What to Look for in an Estate Planning Attorney
You probably realize that you need estate planning of some kind, whether it’s a simple document naming someone with authority to handle your finances in the event of your incapacity or a complex estate plan. These decisions will involve the people and property that you care most about, and you should not make them without legal advice from a trusted source. While you understand that, choosing an estate planning attorney can be overwhelming.
A fast Google search for “estate planning attorney” will reveal hundreds of attorneys who advertise as having estate planning expertise and experience. Most will take the time to have at least a brief conversation with you before you proceed with planning.
- How long have you been practicing estate planning? There is no substitute for actual time spent in practice. An experienced estate planning attorney should have at least five years of experience, after law school, or should be working closely with an experienced mentor.
- What percentage of your time do you spend on estate planning or administration? Some attorneys who purport to practice estate planning only spend a small fraction of their time in that field.
- Do you fund and administer the estate plans you create? Many estate plans could involve ongoing work, new tax filings, retitling your property, or sending regular notifications to your heirs. You should not work with an attorney who will accept a fee to create documents but who does not assist you with the work required to make them function properly.
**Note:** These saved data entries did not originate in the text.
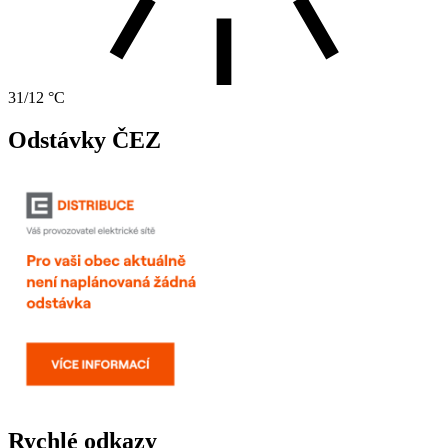
31/12 °C
Odstávky ČEZ
Rychlé odkazy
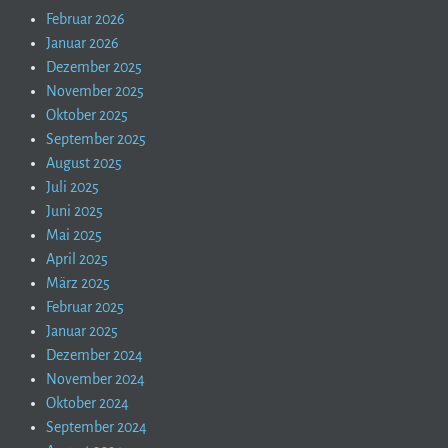
Februar 2026
Januar 2026
Dezember 2025
November 2025
Oktober 2025
September 2025
August 2025
Juli 2025
Juni 2025
Mai 2025
April 2025
März 2025
Februar 2025
Januar 2025
Dezember 2024
November 2024
Oktober 2024
September 2024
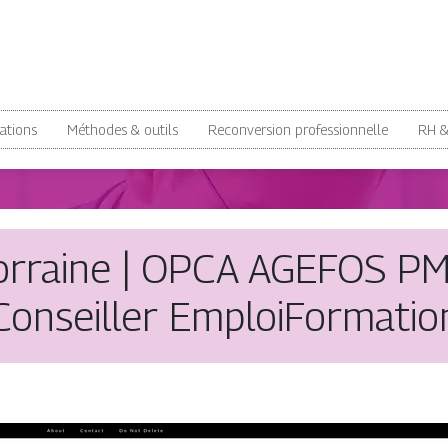
ations
Méthodes & outils
Reconversion professionnelle
RH 
orraine | OPCA AGEFOS 
Conseiller EmploiFormatio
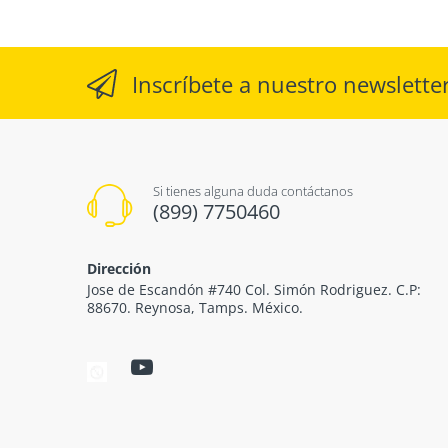
Inscríbete a nuestro newslette
Si tienes alguna duda contáctanos
(899) 7750460
Dirección
Jose de Escandón #740 Col. Simón Rodriguez. C.P:
88670. Reynosa, Tamps. México.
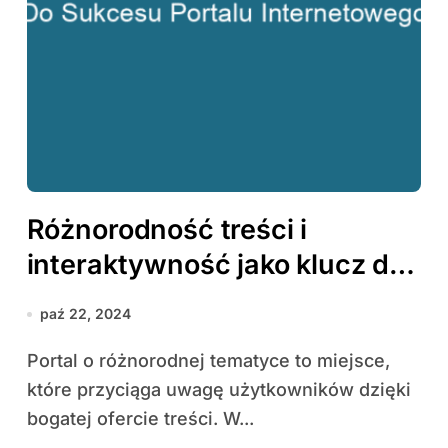
Różnorodność treści i
interaktywność jako klucz do
sukcesu portalu
paź 22, 2024
internetowego
Portal o różnorodnej tematyce to miejsce,
które przyciąga uwagę użytkowników dzięki
bogatej ofercie treści. W...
- How do you stay apprised of changes in the law? Estate planning involves a combination of several types of state, federal, and local laws. Here are a few laws that come into play for a typical estate plan: federal estate tax, state estate tax, local property tax, the state probate code, and current governing case law relating to trusts, estates, and fiduciaries. Your attorney should be informed and understand any changes as they occur, and she or he should be able to contact you if any changes directly affect your planning.
- Are you available to answer questions about my planning once it is complete? You may not have the opportunity to fully absorb your estate planning documents before you sign them. No one expects you, a non-attorney, to understand the details of complex legal documents; however, if you have specific questions or concerns, you should be able to contact your attorney to get the answers you need.
Perhaps the most important question to ask yourself is whether you feel comfortable and confident that your attorney understands your estate planning goals and will be able to create a plan for you to achieve them. There is no substitute for the peace of mind that comes with knowing that your estate planning is done properly.